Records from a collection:

======

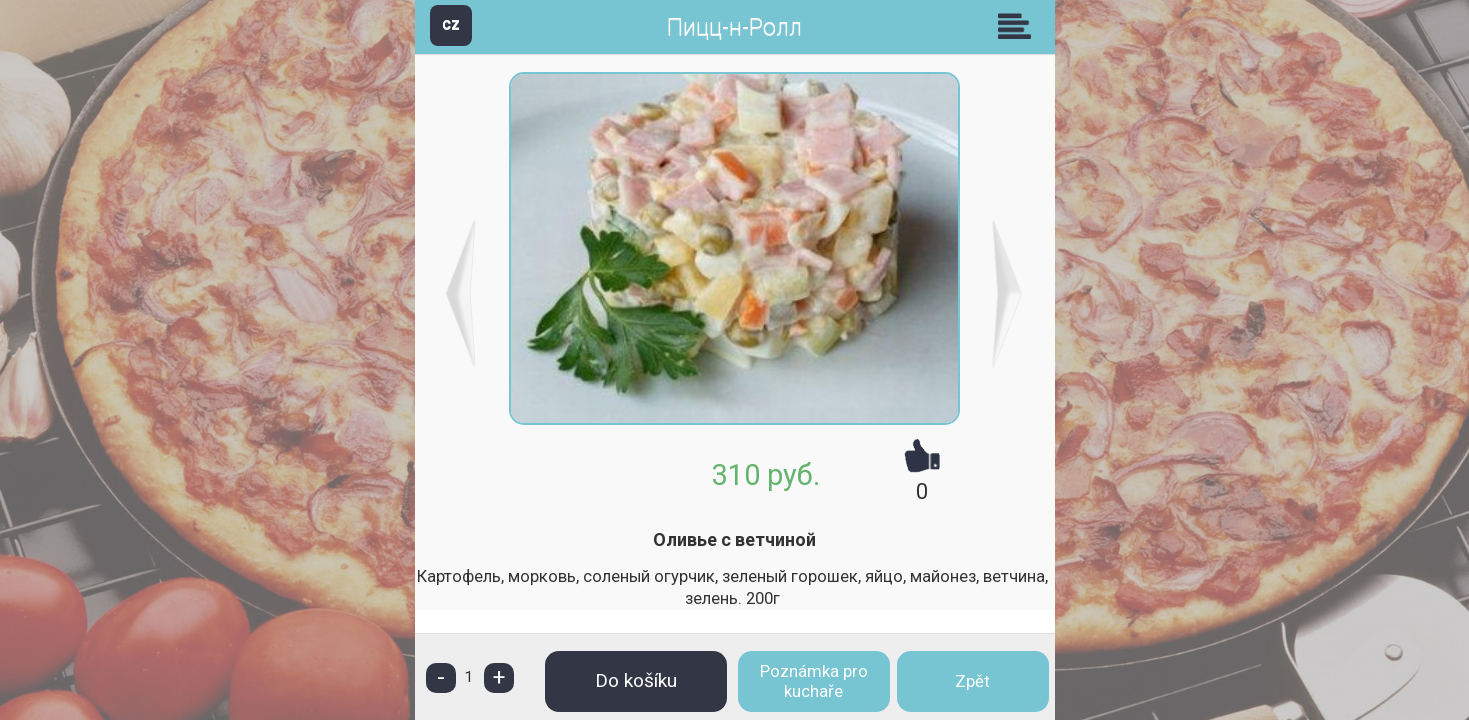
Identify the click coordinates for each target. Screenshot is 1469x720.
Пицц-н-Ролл (734, 27)
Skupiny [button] (1019, 26)
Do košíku (636, 680)
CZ (451, 24)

======

▸ **What you need to do**
Restate the data word for word while omitting each picture.

▸ **Answer below**
Identify the click coordinates for each target. Screenshot is 1469x720.
Пицц-н-Ролл (734, 27)
Skupiny [button] (1019, 26)
Do košíku (636, 680)
CZ (451, 24)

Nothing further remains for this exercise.